The world's first ASIC-based miner, via Avalon


With the price of bitcoins skyrocketing, mining is suddenly big business, so enticingly big that one wannabe miner was willing to pay a 1,333 percent premium to get his (or her) foot in the door of this wildly lucrative bitcoin bonanza. Ladies and gentlemen, welcome to the bitcoin gold rush.


The craziest part? This wasn’t an auction for a physical, working, ready-to-ship bitcoin mining machine from Avalon. which claims to be the first to develop turnkey, bitcoin-specific mining computers for sale. For $20,600 (bidding started at a reasonable $500 ), the lucky winner only received a place in line and the promise that an actual (pre-ordered) miner will be delivered sometime next month. If that sounds ridiculous, well, it’s because it quite possibly is.


But clearly there are bitcoin-savvy folks betting that paying 13 times the price of a machine will actually pay off. How did we arrive at this maniacal juncture? Was it greed? Stupidity? Or simple mathematics? For the full story, we’ll have to start from the top.


How bitcoin mining works


In order to keep a record of everything, bitcoin has a ledger known as the “block chain,” a shared database of all successful transactions. Every transaction that occurs must be broadcast to the bitcoin network and everyone connected to the bitcoin network has a copy of the block chain.


Click to enlarge. How bitcoin works, by Joshua J. Romero, Brandon Palacio & Karlssonwilker Inc.


The purpose of bitcoin miners is to verify these transactions and then add groups of transactions, called blocks, to the block chain. This process occurs roughly every 10 minutes. For every block added, the successful miner receives a certain amount of bitcoins for his troubles, plus transaction fees. The reward started out at 50 bitcoins, but it's cut in half every 4 years. Right now, you get get 25 bitcoins for every block mined.


avalon bitcoin miner

Anyone can technically become a miner. The software is ready to download. all you have to do is contribute raw computing power, which means your main recurring costs are electricity bills. If you solve the next block, the spoils are yours. The more processing power at your disposal, the greater your mining ability.

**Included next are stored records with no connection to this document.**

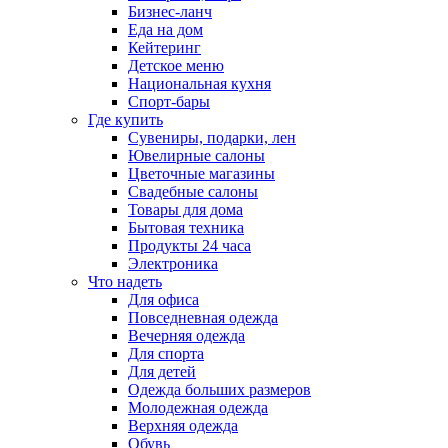
Бизнес-ланч
Еда на дом
Кейтеринг
Детское меню
Национальная кухня
Спорт-бары
Где купить
Сувениры, подарки, лен
Ювелирные салоны
Цветочные магазины
Свадебные салоны
Товары для дома
Бытовая техника
Продукты 24 часа
Электроника
Что надеть
Для офиса
Повседневная одежда
Вечерняя одежда
Для спорта
Для детей
Одежда больших размеров
Молодежная одежда
Верхняя одежда
Обувь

But here’s the kicker. Built into the model is a “difficulty” metric, which is recalculated whenever 2016 blocks are added. As the speed of mining goes up (as more processing power is added to the system), the difficulty will increase proportionately to compensate in order to maintain the rate of one block every 10 minutes.


Mining difficulty increases at a predictable rate, via bitcoinX


What this means is that your ability to mine bitcoins isn’t necessarily about absolute computing power, but rather your computing power relative to other mines. Of course, in the end, that still means you’re going to want the most powerful hardware possible if you want to maximize your mining ability. But it also means that if you don’t keep pace, you’re going to be left behind. Which brings us to.

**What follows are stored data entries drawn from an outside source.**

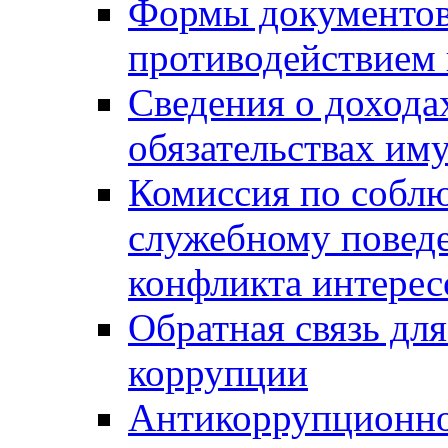
Формы документов,
противодействием 
Сведения о дохода
обязательствах им
Комиссия по собл
служебному повед
конфликта интерес
Обратная связь дл
коррупции
Антикоррупционно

A brief history of mining hardware


Back in 2009, when Satoshi Nakamoto first birthed bitcoin, mining difficulty was relatively low, which meant that anyone could download the software and more or less start mining with only their CPU.

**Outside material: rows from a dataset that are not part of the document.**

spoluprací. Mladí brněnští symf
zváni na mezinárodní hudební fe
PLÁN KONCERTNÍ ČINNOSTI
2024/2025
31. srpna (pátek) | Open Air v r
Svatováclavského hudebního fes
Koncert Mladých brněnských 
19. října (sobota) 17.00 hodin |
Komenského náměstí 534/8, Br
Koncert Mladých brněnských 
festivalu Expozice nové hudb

The next logical step was the GPU, dedicated graphics chips usually reserved for gaming. A graphics card from the likes of Nvidia or ATI offered a significant boost over Intel and AMD CPUs. For about $150, you could buy an off-the-shelf graphics card and start a fairly profitable mining business in mid-2011.


Mining profitability over time, via CoinLab


As more miners joined the party, difficulty increased, making the profit to power consumption ratio unpalatable for those used to a higher rate of return. Bitcoin's price collapse in July of 2011 only exacerbated the situation. Even if you believed in the future of bitcoin, if you spent more on your electric bill than you made from mining, you were better off just buying bitcoins.


This initiated the advent of FPGA. or field-programmable gate array, use in mining. That's a mouthful for the technical layman, but all you really need to know is that these add-on cards, which cost in the hundreds of dollars, offered comparable mining performance to GPUs while using way less power. Better energy efficiency meant higher profit margins. Eventually, any self-respecting miner was FPGA-equipped.


A mining rig hooked up with 41 Icarus FPGAs, via Xiangfu Liu


The endgame, however, was always going to be the ASIC, an application-specific integrated circuit–in other words, a chip designed from the ground up for the specific purpose of mining bitcoins. The result is a system that is not only incredibly powerful compared to anything else, it’s also exceedingly energy efficient.


ASIC also represents the theoretical limit on the hardware capabilities of mining equipment. Sure, you could keep shrinking the die-size of the chip so that it uses even less power, but even that road eventually ends. It’s simple physics: things can only get so small. Until quantum computing arrives–if it ever does–for bitcoin miners, using ASICs is the way to go.


For a while, the bitcoin ASIC was a pipe dream. Designing and manufacturing your own chip requires significant upfront investment. With bitcoin’s future still uncertain, many figured FPGAs would be the best hardware miners ever got. Then, last summer, a company called Butterfly Labs started taking pre-orders for fully functional ASIC systems for $1,299 and promised to ship in October. Another company, bASIC, started taking pre-orders soon after.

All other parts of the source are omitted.